Captation des données informatiques

La captation des données informatiques est une technique spéciale d'enquête prévue en droit pénal français qui permet aux enquêteurs de police d'accéder à des données informatiques stockées par un individu ou une organisation sans leur consentement.

Cadre légal modifier

Créée par la loi d'orientation et de programmation pour la performance de la sécurité intérieure du 14 mars 2011, elle est codifiée dans les articles 706-102-1 et suivants du code de procédure pénale. Elle prévoit la possibilité de recourir à « la mise en place d'un dispositif technique ayant pour objet, sans le consentement des intéressés, d'accéder, en tous lieux, à des données informatiques, de les enregistrer, de les conserver et de les transmettre, telles qu'elles sont stockées dans un système informatique, telles qu'elles s'affichent sur un écran pour l'utilisateur d'un système de traitement automatisé de données, telles qu'il les y introduit par saisie de caractères ou telles qu'elles sont reçues et émises par des périphériques »[1].

Elle a ensuite fait l'objet de plusieurs évolutions législatives[2].

Description modifier

Contrairement à d'autres techniques d'enquêtes numériques, il s'agit ici d'accéder au cœur des appareils ciblés et non plus, par exemple, d'intercepter des correspondances sur un réseau de communications électroniques. Il ne s'agit donc pas d'écoutes téléphoniques.

Elle va notamment permettre, dans la plus grande discrétion, de récupérer des éléments de preuve numérique en contournant le chiffrement et ce, de manière totalement invisible pour l'utilisateur.
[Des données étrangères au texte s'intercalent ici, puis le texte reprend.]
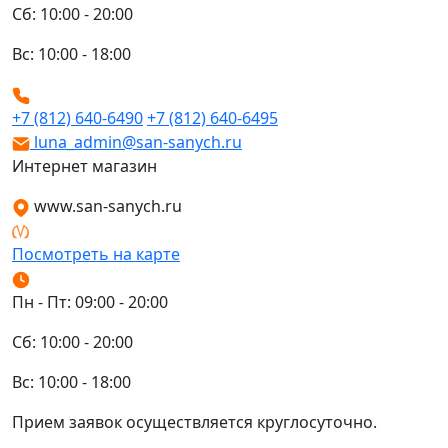
Сб: 10:00 - 20:00
Вс: 10:00 - 18:00
+7 (812) 640-6490
+7 (812) 640-6495
luna_admin@san-sanych.ru
Интернет магазин
www.san-sanych.ru
Посмотреть на карте
Пн - Пт: 09:00 - 20:00
Сб: 10:00 - 20:00
Вс: 10:00 - 18:00
Прием заявок осуществляется круглосуточно.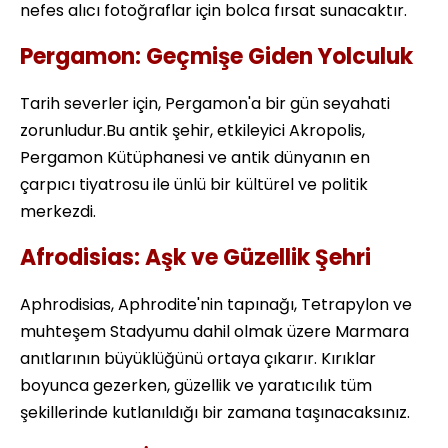
nefes alıcı fotoğraflar için bolca fırsat sunacaktır.
Pergamon: Geçmişe Giden Yolculuk
Tarih severler için, Pergamon'a bir gün seyahati
zorunludur.Bu antik şehir, etkileyici Akropolis,
Pergamon Kütüphanesi ve antik dünyanın en
çarpıcı tiyatrosu ile ünlü bir kültürel ve politik
merkezdi.
Afrodisias: Aşk ve Güzellik Şehri
Aphrodisias, Aphrodite'nin tapınağı, Tetrapylon ve
muhteşem Stadyumu dahil olmak üzere Marmara
anıtlarının büyüklüğünü ortaya çıkarır. Kırıklar
boyunca gezerken, güzellik ve yaratıcılık tüm
şekillerinde kutlanıldığı bir zamana taşınacaksınız.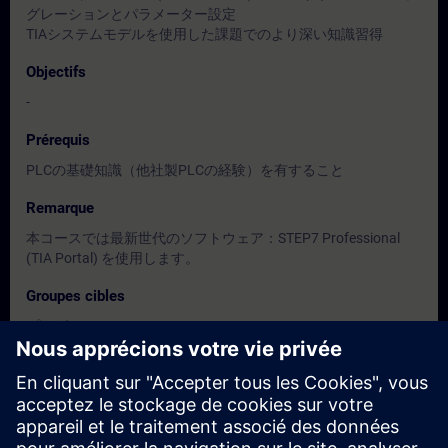
グレーションとパラメーター設定
TIAシステムモデルを使用した課題でのより深い知識習得
Objectifs
-
Prérequis
PLCの基礎知識（他社製PLCの経験）を有すること
Remarque
本コースでは最新世代のソフトウェア：STEP7 Professional
(TIA Portal) を使用します。
Groupes cibles
プログラマー
設計者
試運転担当者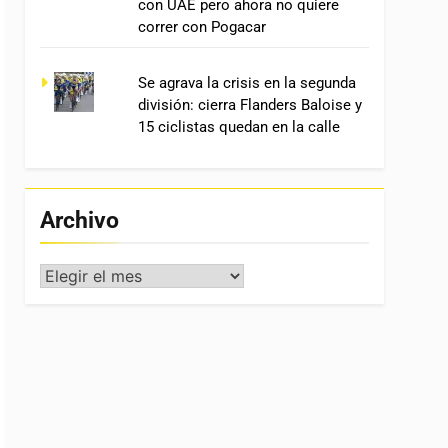
con UAE pero ahora no quiere
correr con Pogacar
Se agrava la crisis en la segunda
división: cierra Flanders Baloise y
15 ciclistas quedan en la calle
Archivo
Archivo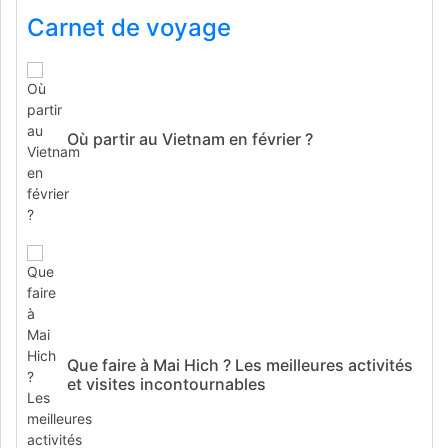
Carnet de voyage
Où partir au Vietnam en février ?
Que faire à Mai Hich ? Les meilleures activités
et visites incontournables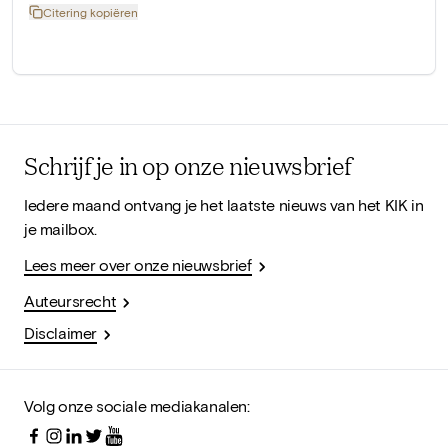
Citering kopiëren
Schrijf je in op onze nieuwsbrief
Iedere maand ontvang je het laatste nieuws van het KIK in
je mailbox.
Lees meer over onze nieuwsbrief
Auteursrecht
Disclaimer
Volg onze sociale mediakanalen: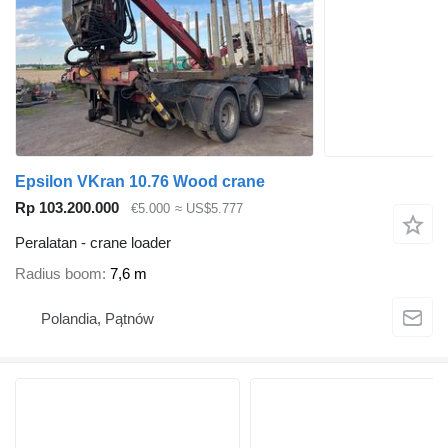
Epsilon VKran 10.76 Wood crane
Rp 103.200.000
€5.000
≈ US$5.777
Peralatan - crane loader
Radius boom
7,6 m
Polandia, Pątnów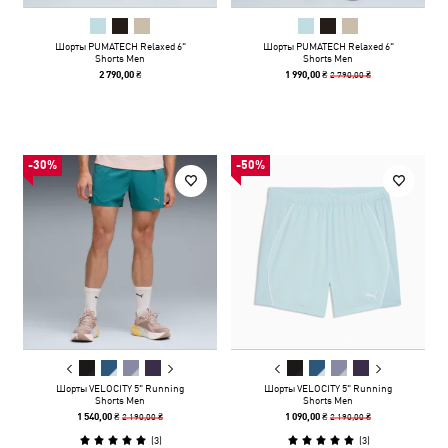
Шорты PUMATECH Relaxed 6"
Шорты PUMATECH Relaxed 6"
Shorts Men
Shorts Men
2 790,00 ₴
2 790,00 ₴
1 990,00 ₴
-30%
-50%
Шорты VELOCITY 5" Running
Шорты VELOCITY 5" Running
Shorts Men
Shorts Men
2 190,00 ₴
2 190,00 ₴
1 540,00 ₴
1 090,00 ₴
(
3
)
(
3
)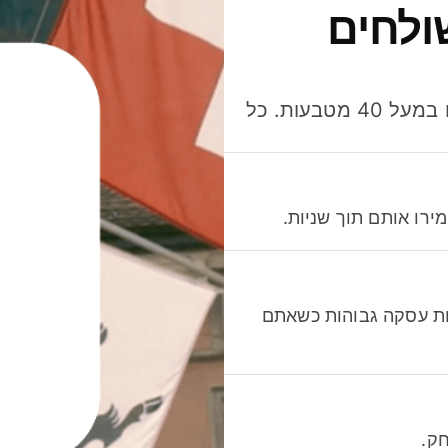
ולחים
חסכו כסף כשאתo שולחים, מוציאים ומקבלים תשלום במעל 40 מטבעות. כל
רו אותם תוך שניות.
לות עסקה גבוהות כשאתם
ק.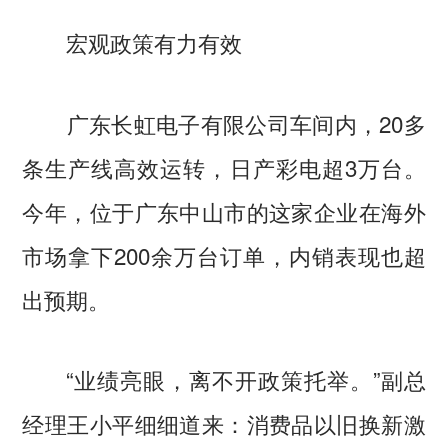
宏观政策有力有效
广东长虹电子有限公司车间内，20多
条生产线高效运转，日产彩电超3万台。
今年，位于广东中山市的这家企业在海外
市场拿下200余万台订单，内销表现也超
出预期。
“业绩亮眼，离不开政策托举。”副总
经理王小平细细道来：消费品以旧换新激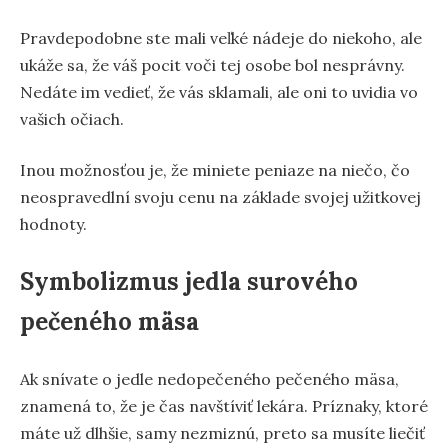
Pravdepodobne ste mali veľké nádeje do niekoho, ale
ukáže sa, že váš pocit voči tej osobe bol nesprávny.
Nedáte im vedieť, že vás sklamali, ale oni to uvidia vo
vašich očiach.
Inou možnosťou je, že miniete peniaze na niečo, čo
neospravedlní svoju cenu na základe svojej užitkovej
hodnoty.
Symbolizmus jedla surového
pečeného mäsa
Ak snívate o jedle nedopečeného pečeného mäsa,
znamená to, že je čas navštíviť lekára. Príznaky, ktoré
máte už dlhšie, samy nezmiznú, preto sa musíte liečiť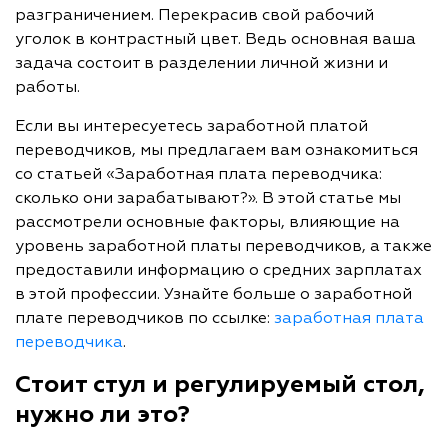
разграничением. Перекрасив свой рабочий
уголок в контрастный цвет. Ведь основная ваша
задача состоит в разделении личной жизни и
работы.
Если вы интересуетесь заработной платой
переводчиков, мы предлагаем вам ознакомиться
со статьей «Заработная плата переводчика:
сколько они зарабатывают?». В этой статье мы
рассмотрели основные факторы, влияющие на
уровень заработной платы переводчиков, а также
предоставили информацию о средних зарплатах
в этой профессии. Узнайте больше о заработной
плате переводчиков по ссылке:
заработная плата
переводчика
.
Стоит стул и регулируемый стол,
нужно ли это?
Sa mise en œuvre peut être rapprochée de l'utilisation d'un cheval de Troie[3] mais ici légalement[4].

Particulièrement intrusive, sa mise en œuvre fait l'objet d'un encadrement juridique spécifique[5] afin de concilier d'une part la nécessité de rechercher les auteurs d'infraction et d'autre part la protection du droit au respect de la vie privée.

Affaire Encrochat modifier

Cette technique spéciale d'enquête a fait l'objet d'une certaine médiatisation[6] à la suite de l'annonce du démantèlement du réseau de communications chiffrées Encrochat par la gendarmerie nationale[7].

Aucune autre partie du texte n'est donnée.